- _Supplied material_:
────

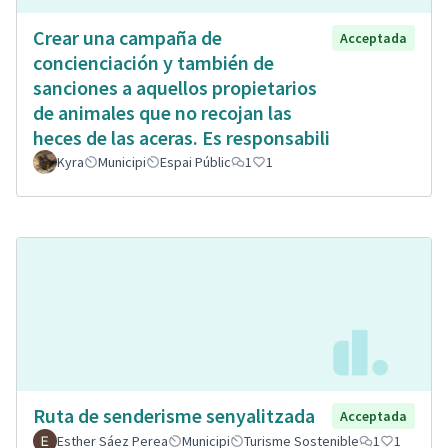
Crear una campaña de
Acceptada
concienciación y también de
sanciones a aquellos propietarios
de animales que no recojan las
heces de las aceras. Es responsabili
Kyra
Municipi
Espai Públic
1
1
Ruta de senderisme senyalitzada
Acceptada
Esther Sáez Perea
Municipi
Turisme Sostenible
1
1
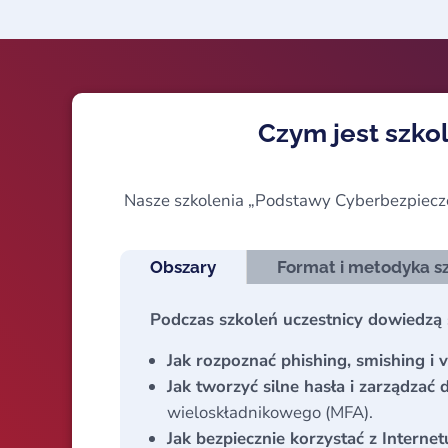
Czym jest szko
Nasze szkolenia „Podstawy Cyberbezpiec
Obszary
Format i metodyka s
Podczas szkoleń uczestnicy dowiedzą s
Jak rozpoznać phishing, smishing i v
Jak tworzyć silne hasła i zarządzać
wieloskładnikowego (MFA).
Jak bezpiecznie korzystać z Internet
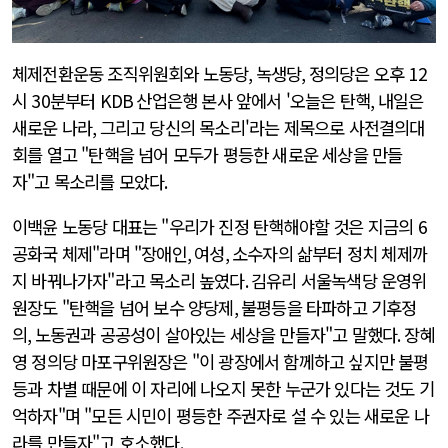
체제전환운동 조직위원회와 노동당
,
녹생당
,
정의당은 오후
12
시
30
분부터
KDB
산업은행 본사 앞에서 '오늘은 탄핵
,
내일은
새로운 나라
,
그리고 당신의 목소리'라는 제목으로 사전결의대
회를 열고 "탄핵을 넘어 모두가 평등한 새로운 세상을 만들
자"고 목소리를 모았다
.
이백윤 노동당 대표는 "우리가 진정 탄핵해야할 것은 지금의
6
공화국 체제"라며 "장애인
,
여성
,
소수자의 삶부터 정치 체제까
지 바꿔나가자"라고 목소리 높였다
.
김유리 서울녹색당 운영위
원장도 "탄핵을 넘어 보수 양당제
,
불평등을 타파하고 기후정
의
,
노동권과 공공성이 살아있는 세상을 만들자"고 말했다
.
장혜
영 정의당 마포구위원장은 "이 광장에서 함께하고 싶지만 불평
등과 차별 때문에 이 자리에 나오지 못한 누군가 있다는 것도 기
억하자"며 "모든 시민이 평등한 주권자로 설 수 있는 새로운 나
라를 만들자"고 호소했다
.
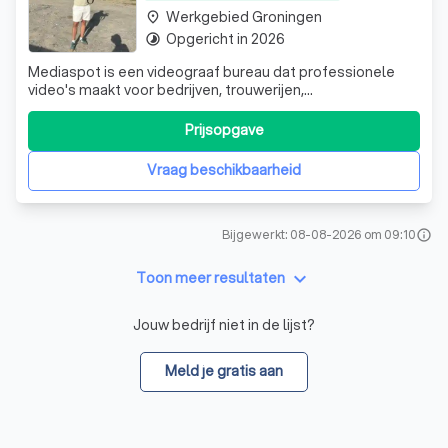
Werkgebied Groningen
place
Opgericht in 2026
timelapse
Mediaspot is een videograaf bureau dat professionele
video's maakt voor bedrijven, trouwerijen,
marketingevents en feesten. Samen bespreken we jouw
wensen en vertalen we jouw ideeën naar een unieke video
Prijsopgave
die perfect aansluit bij jouw doel. Met creativiteit, oog
voor detail en passie brengen we jouw
Vraag beschikbaarheid
Bijgewerkt: 08-08-2026 om 09:10
info
keyboard_arrow_down
Toon meer resultaten
Jouw bedrijf niet in de lijst?
Meld je gratis aan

────

- _Exercise instructions_:
Every record, word for word, should be given back without its pictures.

- _Task result_:
Crear una campaña de
Acceptada
concienciación y también de
sanciones a aquellos propietarios
de animales que no recojan las
heces de las aceras. Es responsabili
Kyra
Municipi
Espai Públic
1
1
Ruta de senderisme senyalitzada
Acceptada
Esther Sáez Perea
Municipi
Turisme Sostenible
1
1
Czym jest szko
Nasze szkolenia „Podstawy Cyberbezpiec
Obszary
Format i metodyka s
Podczas szkoleń uczestnicy dowiedzą s
Jak rozpoznać phishing, smishing i v
Jak tworzyć silne hasła i zarządzać
wieloskładnikowego (MFA).
Jak bezpiecznie korzystać z Internet
체제전환운동 조직위원회와 노동당
,
녹생당
,
정의당은 오후
12
시
30
분부터
KDB
산업은행 본사 앞에서 '오늘은 탄핵
,
내일은
새로운 나라
,
그리고 당신의 목소리'라는 제목으로 사전결의대
회를 열고 "탄핵을 넘어 모두가 평등한 새로운 세상을 만들
자"고 목소리를 모았다
.
이백윤 노동당 대표는 "우리가 진정 탄핵해야할 것은 지금의
6
공화국 체제"라며 "장애인
,
여성
,
소수자의 삶부터 정치 체제까
지 바꿔나가자"라고 목소리 높였다
.
김유리 서울녹색당 운영위
원장도 "탄핵을 넘어 보수 양당제
,
불평등을 타파하고 기후정
의
,
노동권과 공공성이 살아있는 세상을 만들자"고 말했다
.
장혜
영 정의당 마포구위원장은 "이 광장에서 함께하고 싶지만 불평
등과 차별 때문에 이 자리에 나오지 못한 누군가 있다는 것도 기
억하자"며 "모든 시민이 평등한 주권자로 설 수 있는 새로운 나
라를 만들자"고 호소했다
.
Werkgebied Groningen
place
Opgericht in 2026
timelapse
Mediaspot is een videograaf bureau dat professionele
video's maakt voor bedrijven, trouwerijen,
marketingevents en feesten. Samen bespreken we jouw
wensen en vertalen we jouw ideeën naar een unieke video
Prijsopgave
die perfect aansluit bij jouw doel. Met creativiteit, oog
voor detail en passie brengen we jouw
Vraag beschikbaarheid
Bijgewerkt: 08-08-2026 om 09:10
info
keyboard_arrow_down
Toon meer resultaten
Jouw bedrijf niet in de lijst?
Meld je gratis aan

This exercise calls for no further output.